Shanghai Steam, A Steampunk Wuxia Anthology
Steampunk has its roots as a literary genre, and even though people tend to think of it today as a visual medium there are still plenty of writers out there coming up with Steampunk tales to captivate eager readers.
Shanghai Steam is an anthology of stories featuring a mashup of Chinese Wuxia fantasy and Steampunk. Wuxia is a word composed of two Chinese characters. According to Shanghai Steam’s website, Wu is used to describe things having to do with martial arts, war, or the military. Xia refers to the type of protagonist found in Wuxia fiction, and is also a synonym for chivalry. Thus, Wuxia fiction is translated as martial-chivalric fiction. The collection features nineteen authors and their original stories which include everything from ancient worlds filled with steam and Qi-powered machines, to flying monks and Martian pagodas.
The anthology is the brainchild of its editors, Calvin D. Jim, Renee Bennett, and Ace Jordyn, and sprung from a chance conversation. “One of us said, ‘I’d love it if something like this existed, but I don’t know anyone who would write for it,’” Explains Jordyn, “The others said, ‘I would!’ While none of us put a piece into the anthology, that conversation proved to us that there was interest in the project.”

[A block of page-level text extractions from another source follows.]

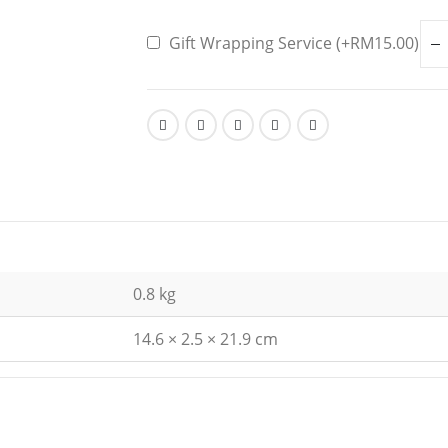
Gift Wrapping Service (+
RM
15.00
)
0.8 kg
14.6 × 2.5 × 21.9 cm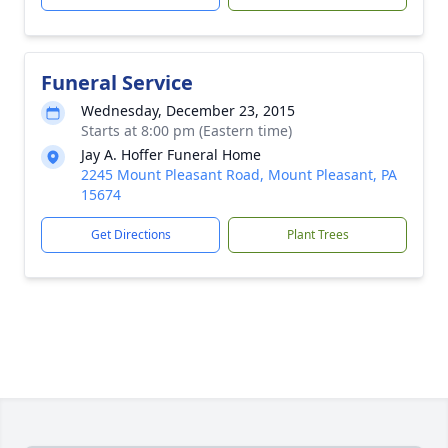
Funeral Service
Wednesday, December 23, 2015
Starts at 8:00 pm (Eastern time)
Jay A. Hoffer Funeral Home
2245 Mount Pleasant Road, Mount Pleasant, PA
15674
Get Directions
Plant Trees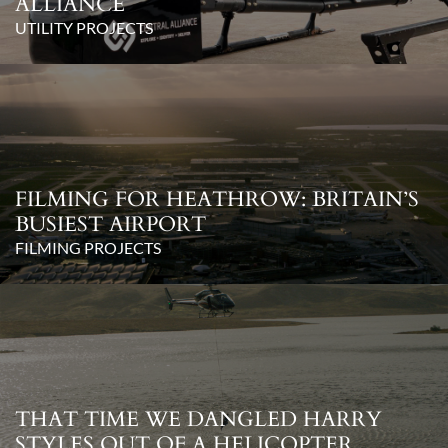
ALLIANCE
UTILITY PROJECTS
FILMING FOR HEATHROW: BRITAIN’S
BUSIEST AIRPORT
FILMING PROJECTS
THAT TIME WE DANGLED HARRY
STYLES OUT OF A HELICOPTER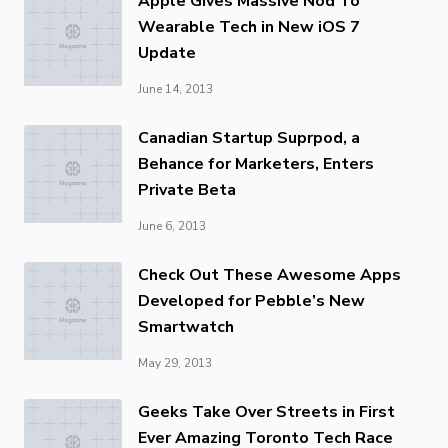
Apple Gives Massive Nod To
Wearable Tech in New iOS 7
Update
June 14, 2013
Canadian Startup Suprpod, a
Behance for Marketers, Enters
Private Beta
June 6, 2013
Check Out These Awesome Apps
Developed for Pebble’s New
Smartwatch
May 29, 2013
Geeks Take Over Streets in First
Ever Amazing Toronto Tech Race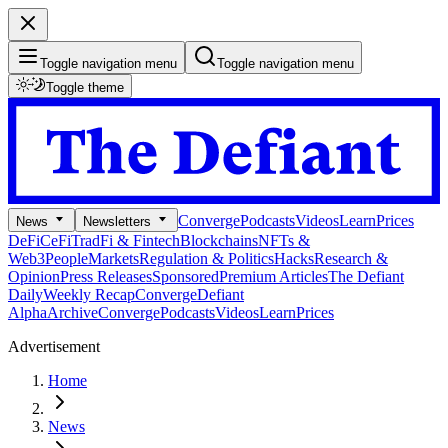
Toggle navigation menu
Toggle navigation menu
Toggle theme
Converge
Podcasts
Videos
Learn
Prices
News
Newsletters
DeFi
CeFi
TradFi & Fintech
Blockchains
NFTs &
Web3
People
Markets
Regulation & Politics
Hacks
Research &
Opinion
Press Releases
Sponsored
Premium Articles
The Defiant
Daily
Weekly Recap
Converge
Defiant
Alpha
Archive
Converge
Podcasts
Videos
Learn
Prices
Advertisement
Home
News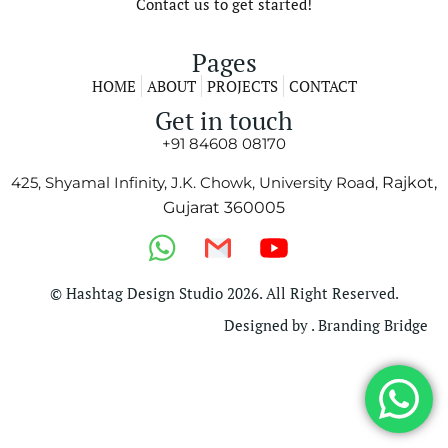
Contact us to get started!
Pages
HOME
ABOUT
PROJECTS
CONTACT
Get in touch
+91 84608 08170
425, Shyamal Infinity, J.K. Chowk, University Road,
Rajkot,
Gujarat 360005
© Hashtag Design Studio 2026. All Right Reserved.
Designed by . Branding Bridge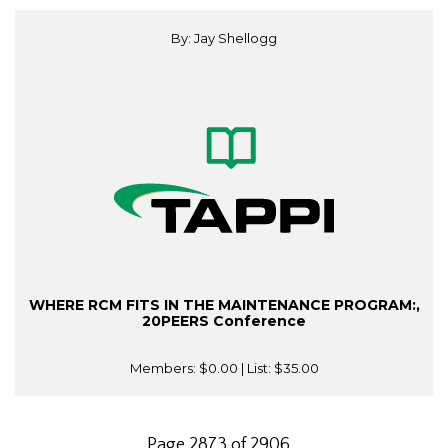
By: Jay Shellogg
WHERE RCM FITS IN THE MAINTENANCE PROGRAM:,
20PEERS Conference
Members:
$0.00
| List:
$35.00
Page 2873 of 2906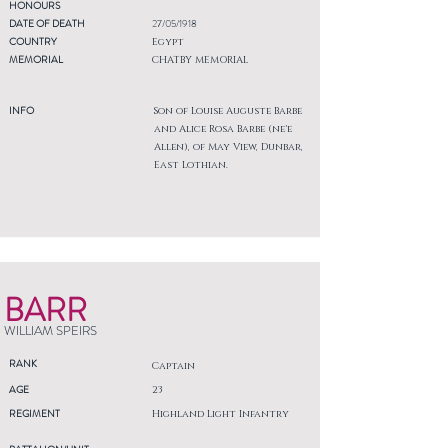
HONOURS
DATE OF DEATH
27/05/1918
COUNTRY
Egypt
MEMORIAL
CHATBY MEMORIAL
INFO
Son of Louise Auguste Barbe
and Alice Rosa Barbe (ne'e
Allen), of May View, Dunbar,
East Lothian.
BARR
WILLIAM SPEIRS
RANK
Captain
AGE
23
REGIMENT
Highland Light Infantry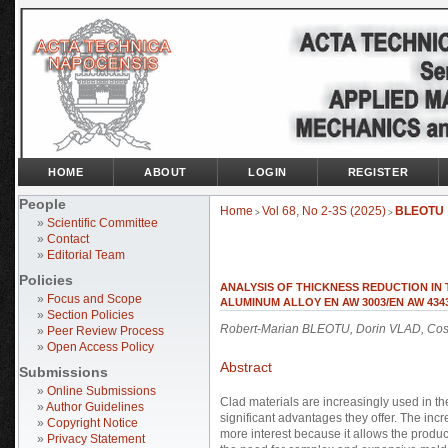
HOME
ABOUT
LOGIN
REGISTER
People
Home
Vol 68, No 2-3S (2025)
BLEOTU
>
>
»
Scientific Committee
»
Contact
»
Editorial Team
Policies
ANALYSIS OF THICKNESS REDUCTION IN
»
Focus and Scope
ALUMINUM ALLOY EN AW 3003/EN AW 434
»
Section Policies
Robert-Marian BLEOTU, Dorin VLAD, Co
»
Peer Review Process
»
Open Access Policy
Abstract
Submissions
»
Online Submissions
Clad materials are increasingly used in t
»
Author Guidelines
significant advantages they offer. The inc
»
Copyright Notice
more interest because it allows the product
»
Privacy Statement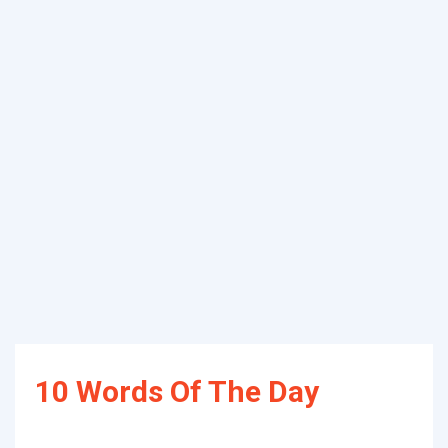
10 Words Of The Day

All three were Steampunk fans working in the publishing field from the get go, but only Calvin had had any experience working on publishing English language Wuxia. “All three have worked on IFWA’s short story contest, In Places Between, as judges, editors, and general dog’s-bodies. Good practice for Shanghai Steam!”
A bigger push in the Steampunk community to include cultures other than Victorian England or the American old west into the Steampunk universe had not gone unnoticed by the trio and was another driving force in creating the work, “The fact is that the Victorian era affected and influenced (positively and negatively) many societies around the world. Many of those stories from a Steampunk perspective have yet to be told. That was one of the reasons for doing Shanghai Steam– to tell those stories from the Asian perspective. There seems to be pockets of Steampunk written by authors of color around the world. “The Dragon and the Stars” edited by Derwin Mak and Eric Choi, “The Steampowered Globe” anthology by Rosemary Liu, or the new anthology “Steampunk World” edited by Sarah Hans and funded on Kickstarter. You also see the odd story in Lightspeed and other online magazines by authors of color that represent diversity. But there is still a long way to go before all this becomes the mainstream and not the exception.”
With a clear mission as to what they wanted to present they set about the daunting task of selecting the pieces that would appear in the anthology. “We chose the stories which spoke to us, which sang to us, which reached into our hearts and gave us dreams.The hardest part was having to say ‘no’ to some really wonderful pieces. Plus, we worked hard to balance the cultural aspects of the stories with the needs of the anthology.”
After careful, painstaking work, Shanghai Steam was finally published by Absolute XPress on October 10, 2012. The anthology’s positive reception proved that there was a a large majority of the Steampunk population that was hungry for these kinds of tales. Though there has been no definite plans to produce a sequel Jordyn says they are open to the idea. “We’ve had some conversations about it, about broadening the scope to include the world, or staying within China, or…. There are so many ways to go!”